The Securities and Exchange Commission is using predictive analytics to evaluate risks facing the brokerage industry regulated by the agency and, potentially, to pinpoint firms headed for trouble.
Beginning this financial quarter, the SEC’s newly created Division of Economic and Risk Analysis (DERA) is applying a risk assessment model that processes real-time data, financial statements and other information to give investigators a heads up on those tilting toward default. Giulio Girardi, an economist at DERA’s Office of Quantitative Research, explained the parameters of the program at the Predictive Analytics World Government conference in Washington, D.C., on Sept. 18.
To evaluate risk, the SEC divides the 4,500 registered broker-dealers it regulates into seven groups for comparative purposes. Each of the seven groups is given a risk score for three categories: finances and operations, workforce and structure and supervision. Girardi would not disclose how the firms were categorized, but said that the 4,500 firms comprised a heterogeneous group and the divisions were necessary to make for valid comparisons.
Firms are ranked under a system similar to a mortgage scorecard.

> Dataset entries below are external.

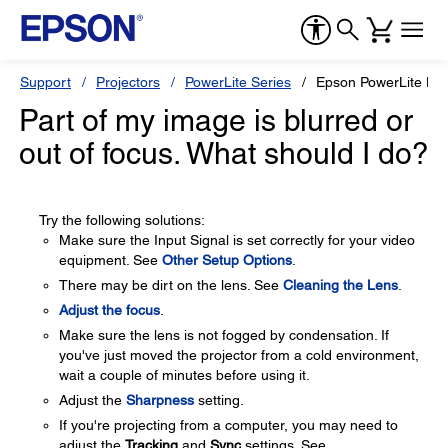
Support
Projectors
PowerLite Series
Epson PowerLite H
Part of my image is blurred or
out of focus. What should I do?
Try the following solutions:
Make sure the Input Signal is set correctly for your video
equipment. See
Other Setup Options
.
There may be dirt on the lens. See
Cleaning the Lens
.
Adjust the focus
.
Make sure the lens is not fogged by condensation. If
you've just moved the projector from a cold environment,
wait a couple of minutes before using it.
Adjust the
Sharpness
setting.
If you're projecting from a computer, you may need to
adjust the
Tracking
and
Sync
settings. See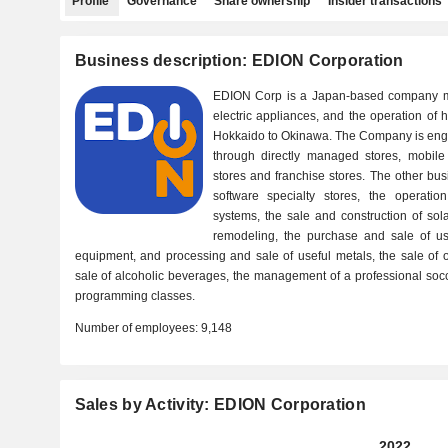
Profile
Governance
Share ownership
Insider transactions
Business description: EDION Corporation
EDION Corp is a Japan-based company ma
electric appliances, and the operation of 
Hokkaido to Okinawa. The Company is enga
through directly managed stores, mobile 
stores and franchise stores. The other bus
software specialty stores, the operati
systems, the sale and construction of so
remodeling, the purchase and sale of u
equipment, and processing and sale of useful metals, the sale of of
sale of alcoholic beverages, the management of a professional socc
programming classes.
Number of employees:
9,148
Sales by Activity: EDION Corporation
2022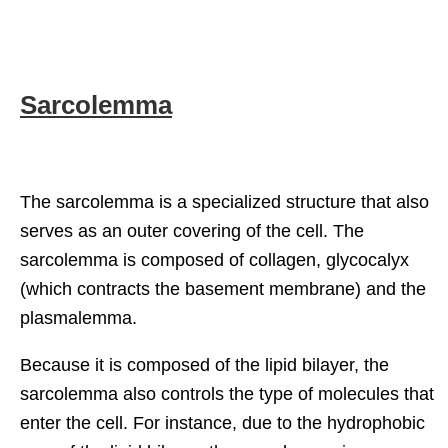
Sarcolemma
The sarcolemma is a specialized structure that also
serves as an outer covering of the cell. The
sarcolemma is composed of collagen, glycocalyx
(which contracts the basement membrane) and the
plasmalemma.
Because it is composed of the lipid bilayer, the
sarcolemma also controls the type of molecules that
enter the cell. For instance, due to the hydrophobic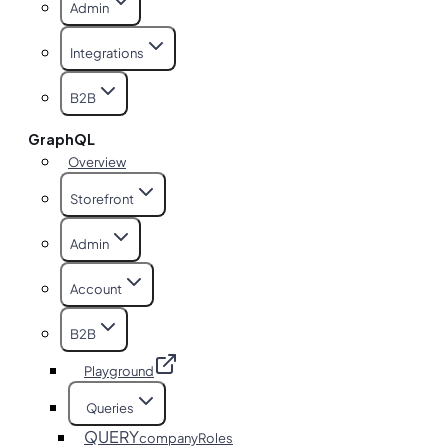
Admin
Integrations
B2B
GraphQL
Overview
Storefront
Admin
Account
B2B
Playground
Queries
QUERY
companyRoles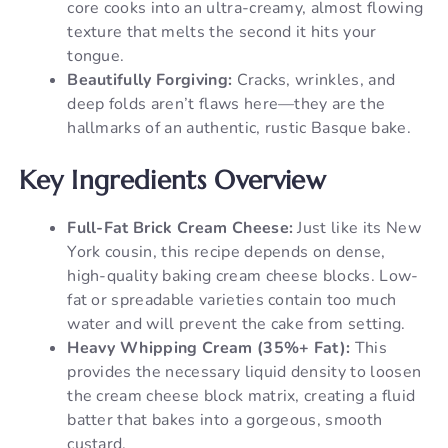
core cooks into an ultra-creamy, almost flowing
texture that melts the second it hits your
tongue.
Beautifully Forgiving:
Cracks, wrinkles, and
deep folds aren’t flaws here—they are the
hallmarks of an authentic, rustic Basque bake.
Key Ingredients Overview
Full-Fat Brick Cream Cheese:
Just like its New
York cousin, this recipe depends on dense,
high-quality baking cream cheese blocks. Low-
fat or spreadable varieties contain too much
water and will prevent the cake from setting.
Heavy Whipping Cream (35%+ Fat):
This
provides the necessary liquid density to loosen
the cream cheese block matrix, creating a fluid
batter that bakes into a gorgeous, smooth
custard.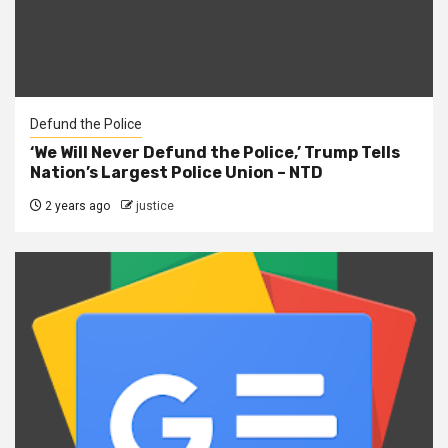
Defund the Police
‘We Will Never Defund the Police,’ Trump Tells
Nation’s Largest Police Union – NTD
2 years ago
justice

The system is designed to send up red flags for investigators, but investigations are not automatically triggered. Girardi explained that it might help investigators know which doors to knock on and what questions to ask when they do.

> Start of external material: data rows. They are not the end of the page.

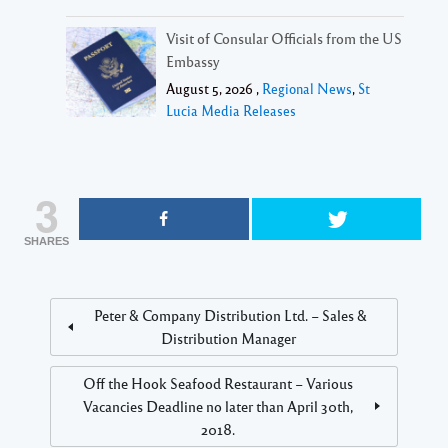
Visit of Consular Officials from the US
Embassy
August 5, 2026 ,
Regional News
,
St
Lucia Media Releases
3
SHARES
Peter & Company Distribution Ltd. – Sales &
Distribution Manager
Off the Hook Seafood Restaurant – Various
Vacancies Deadline no later than April 30th,
2018.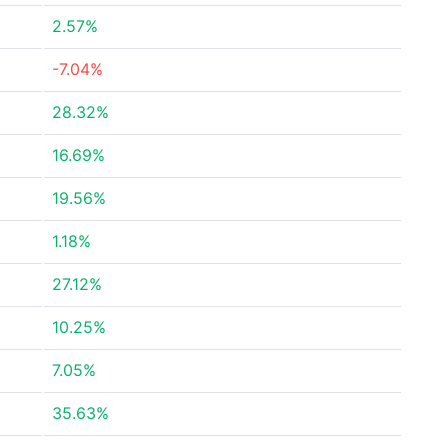
2.57%
-7.04%
28.32%
16.69%
19.56%
1.18%
27.12%
10.25%
7.05%
35.63%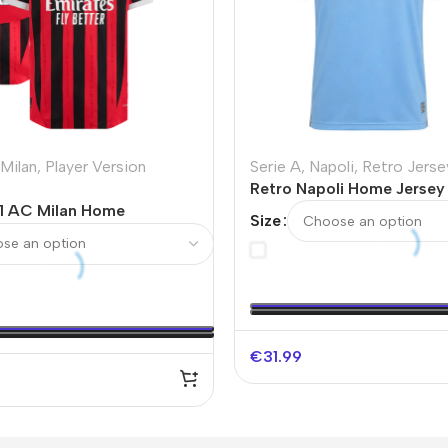
Milan
,
Player Version
Serie A
,
Napoli
,
Retro Jerse
Retro Napoli Home Jersey
1 AC Milan Home
Size
Soccer Jersey
€
31.99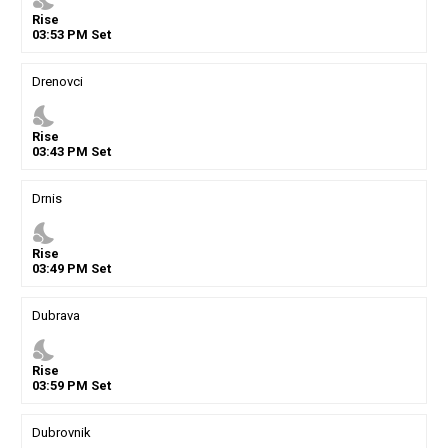
Rise
03
:
53
PM
Set
Drenovci
nights_stay
Rise
03
:
43
PM
Set
Drnis
nights_stay
Rise
03
:
49
PM
Set
Dubrava
nights_stay
Rise
03
:
59
PM
Set
Dubrovnik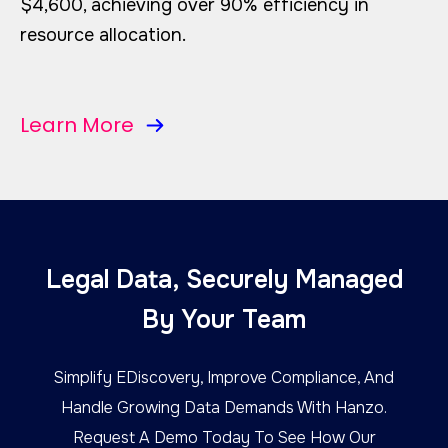
$4,600, achieving over 90% efficiency in
resource allocation.
Learn More
Legal Data, Securely Managed
By Your Team
Simplify EDiscovery, Improve Compliance, And
Handle Growing Data Demands With Hanzo.
Request A Demo Today To See How Our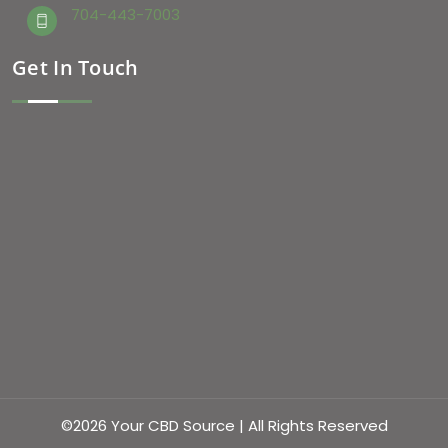
704-443-7003
Get In Touch
©2026 Your CBD Source | All Rights Reserved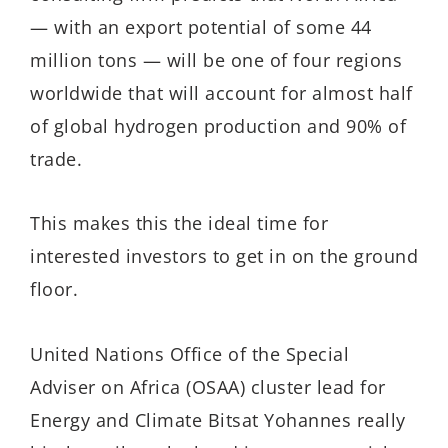
— with an export potential of some 44
million tons — will be one of four regions
worldwide that will account for almost half
of global hydrogen production and 90% of
trade.
This makes this the ideal time for
interested investors to get in on the ground
floor.
United Nations Office of the Special
Adviser on Africa (OSAA) cluster lead for
Energy and Climate Bitsat Yohannes really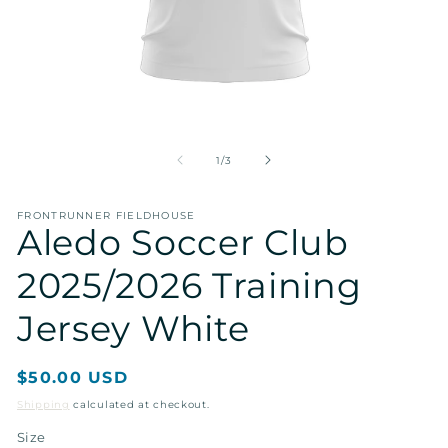
Open
O
media
me
1
2
of
1
/
3
in
in
modal
mo
FRONTRUNNER FIELDHOUSE
Aledo Soccer Club
2025/2026 Training
Jersey White
Regular
$50.00 USD
price
Shipping
calculated at checkout.
Size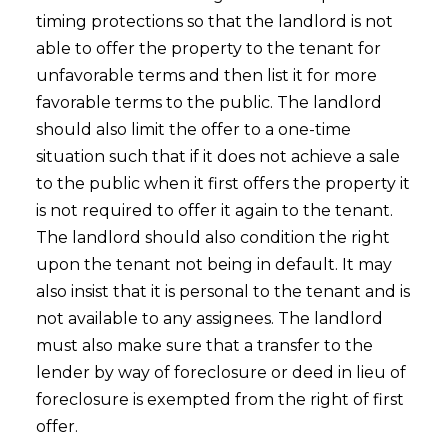
timing protections so that the landlord is not
able to offer the property to the tenant for
unfavorable terms and then list it for more
favorable terms to the public. The landlord
should also limit the offer to a one-time
situation such that if it does not achieve a sale
to the public when it first offers the property it
is not required to offer it again to the tenant.
The landlord should also condition the right
upon the tenant not being in default. It may
also insist that it is personal to the tenant and is
not available to any assignees. The landlord
must also make sure that a transfer to the
lender by way of foreclosure or deed in lieu of
foreclosure is exempted from the right of first
offer.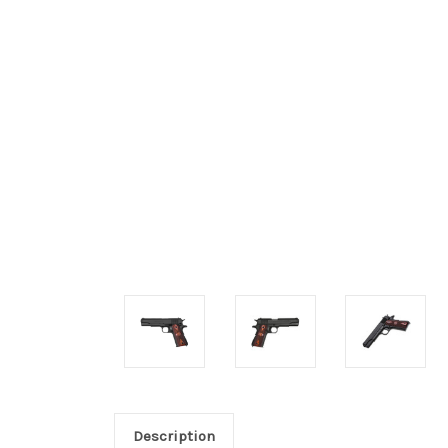
Description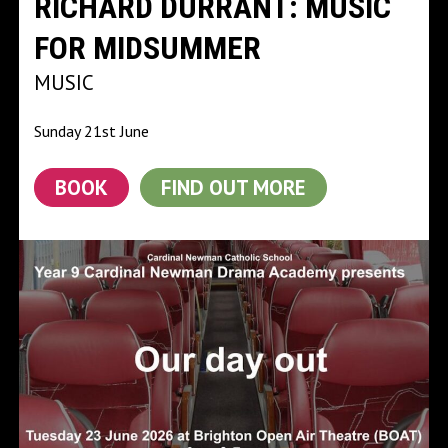
RICHARD DURRANT: MUSIC
FOR MIDSUMMER
MUSIC
Sunday 21st June
BOOK
FIND OUT MORE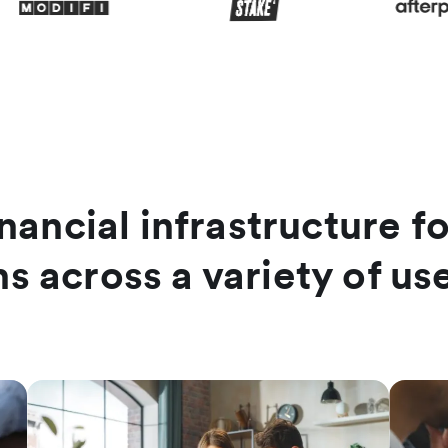
nancial infrastructure f
hs across a variety of us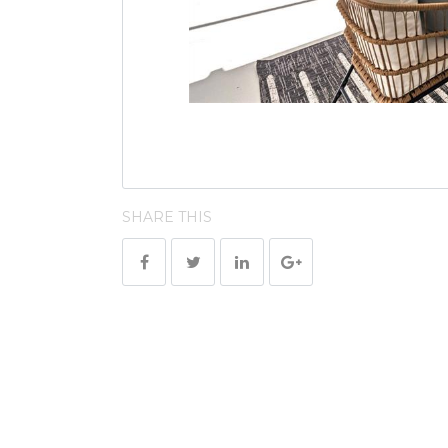
SHARE THIS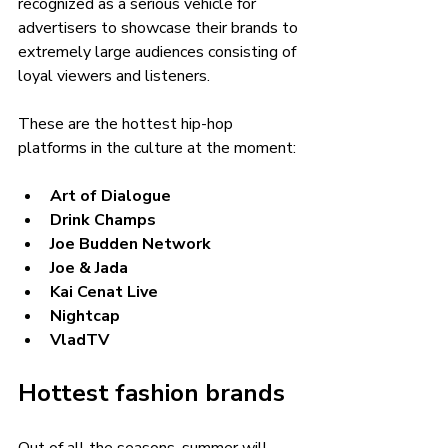
recognized as a serious vehicle for 
advertisers to showcase their brands to 
extremely large audiences consisting of 
loyal viewers and listeners. 
These are the hottest hip-hop 
platforms in the culture at the moment:
Art of Dialogue
Drink Champs
Joe Budden Network
Joe & Jada
Kai Cenat Live
Nightcap
VladTV
Hottest fashion brands 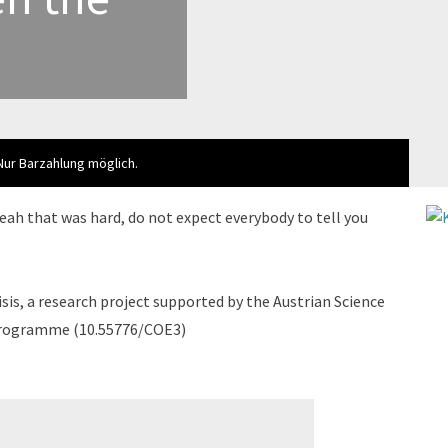
 Nur Barzahlung möglich.
Yeah that was hard, do not expect everybody to tell you
sis, a research project supported by the Austrian Science
 programme (10.55776/COE3)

The analytic model is informed by historical data of firms that have defaulted. For example, models could be run on the defunct firm of MF Global in the months leading up to its meltdown to see if its risk is accurately predicted. “That’s the kind of analysis we can use to back-test this model,” Girardi said.
More and more agencies are using predictive analytics for fraud prevention, risk assessment and improving business practices. The Recovery Accountability and Transparency Board tracked spending on the economic stimulus package enacted in the wake of the 2008 financial meltdown and has won plaudits on the left and the right for its work. The inspector general at the U.S. Post Office has leveraged mountains of data on mail routes, employee disability claims, and private sector data from heavy users such as Netflix and Gamefly to create models to investigate health care fraud and mail theft.

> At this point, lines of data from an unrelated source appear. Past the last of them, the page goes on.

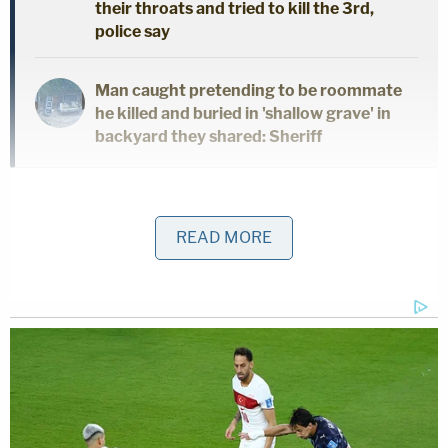
their throats and tried to kill the 3rd,
police say
Man caught pretending to be roommate
he killed and buried in 'shallow grave' in
backyard they shared: Sheriff
After investigators obtained and executed search
warrants for Wilds' electronic devices and
READ MORE
completed a forensic download, more illegal CSAM
was discovered. The sheriff's office then notified
Middleton-Burney Elementary School of the
investigation and Wilds was removed from the
classroom. He had worked in the Putnam County
Public School District for the last 11 years, Sheriff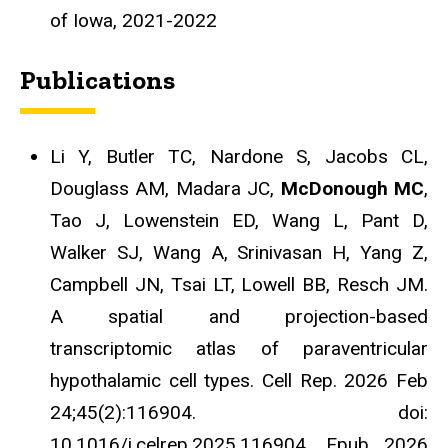
of Iowa, 2021-2022
Publications
Li Y, Butler TC, Nardone S, Jacobs CL,
Douglass AM, Madara JC,
McDonough MC
,
Tao J, Lowenstein ED, Wang L, Pant D,
Walker SJ, Wang A, Srinivasan H, Yang Z,
Campbell JN, Tsai LT, Lowell BB, Resch JM.
A spatial and projection-based
transcriptomic atlas of paraventricular
hypothalamic cell types. Cell Rep. 2026 Feb
24;45(2):116904. doi:
10.1016/j.celrep.2025.116904. Epub 2026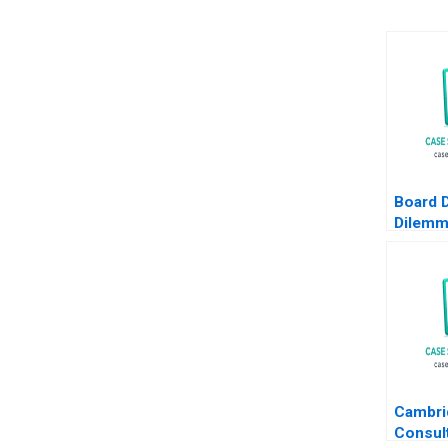
Board D
Dilemm
Leader
Fubini 
Sanguin
Cambri
Consul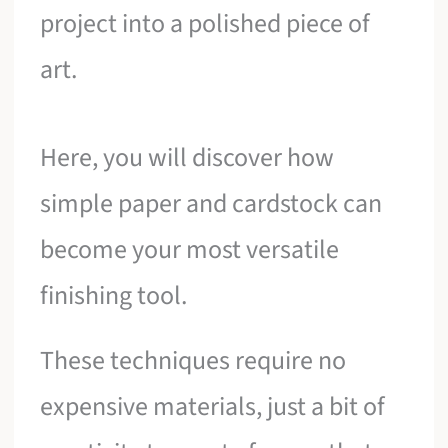
project into a polished piece of
art.
Here, you will discover how
simple paper and cardstock can
become your most versatile
finishing tool.
These techniques require no
expensive materials, just a bit of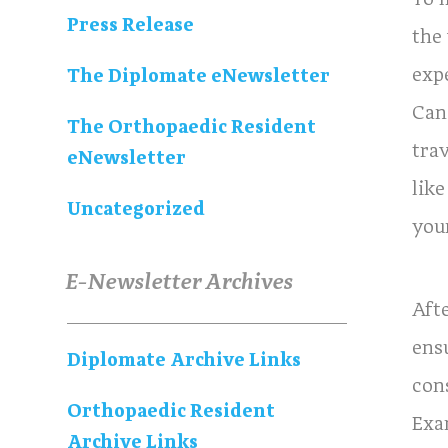
Press Release
the
exp
The Diplomate eNewsletter
Can
The Orthopaedic Resident
tra
eNewsletter
lik
Uncategorized
you
E-Newsletter Archives
Aft
ensu
Diplomate Archive Links
con
Orthopaedic Resident
Exa
Archive Links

Evangelists of predictive analytics say these are the early days for applying the process to the federal enterprise. “The ability to do fraud detection is the table stakes,” said Federal Communications Commission Chief Data Officer Greg Elin. “It’s a great thing to be able to determine billions in fraud,” he said. “The scarier thing is finding out whether it’s the right thing to spend money on a program.”
In the future, analytics could be baked into government interactions by ordinary citizens. Dean Silverman, senior adviser to the commissioner of the Internal Revenue Service, said his agency had floated the possibility of creating a real-time online tax system that would raise red flags for filers using the basic tax return forms. He said that a variety of barriers, including the complexity of the tax code and the voluntary nature of tax filing prevented such a system from being developed.
To this could be added the institutional hindrances preventing government IT systems from rapidly adopting new business models.
“We can learn about patterns or things to watch for. But whether or not those can be operationalized in government [depends on] procurement, the rulemaking process, and IT infrastructure that is not agile,” Elin said.